Wednesday, April 29, 2015

Some Wordsworth

Selections of poetry by William Wordsworth

I thought I would read some poetry by one of the quintessential Romantic poets, so I broke out my trusty Norton and chose a few pieces by Wordsworth, whose name is synonymous with Romanticism and sentiment.  I think he's the only one who lived long enough to make everybody tired of him while he was still around.  I tried to pick poems I've never read before, or at least ones that weren't all marked up in my book.

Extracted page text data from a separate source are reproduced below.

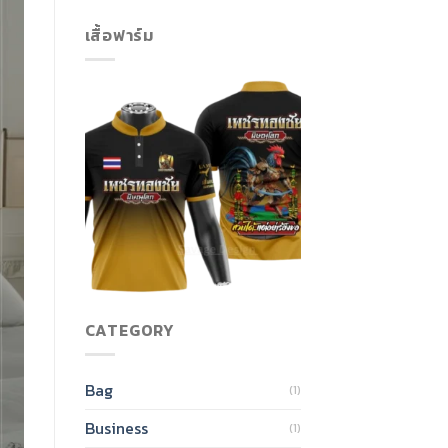
เสื้อฟาร์ม
CATEGORY
Bag
(1)
Business
(1)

Tintern Abbey, certainly a place to visit
Lines Composed Above Tintern Abbey has Wordsworth re-visiting the spot after a five years' absence.  He falls into a meditation on how often he has refreshed himself with memories of this spot, and how he has changed from a boy to a young man, and how now, in maturity, he does not just take in the scene with his senses, but adds his reason to his feelings.  Now, he not only loves what he sees, but uses it as his spiritual and moral anchor.
Therefore am I still
A lover of the meadows and the woods,
And mountains; and of all that we behold
From this green earth; of all the mighty world
Of eye, and ear,--both what they half create,
And what perceive; well pleased to recognise
In nature and the language of the sense,
The anchor of my purest thoughts, the nurse,
The guide, the guardian of my heart, and soul
Of all my moral being.
The "Lucy poems" are a series of short lyrics about Lucy (or, once, an unnamed 'she').  My book says this is not the same Lucy as in "Lucy Gray," which is a poetic account of a real incident in Germany.  In these poems, Lucy is a lovely innocent country girl who lives in some secluded spot, and dies young.  They are all mourning lyrics.  The most famous you will recognize:
She lived unknown, and few could know
   When Lucy ceased to be;
But she is in her grave, and, oh,
   The difference to me!
The Ruined Cottage was written in 1797 and revised a few times after that.  Eventually it became Book I of The Excursion, but I don't have the whole thing; I just have a version of the Ruined Cottage dating from 1799, before it was expanded and put into the longer work.  This is supposed to be one of Wordsworth's very best pastoral poems, but it is a little different than the usual--it's melancholy, and forms a protest against undeserved suffering.  What do we do with the fact that so many people endure so much through no fault of their own?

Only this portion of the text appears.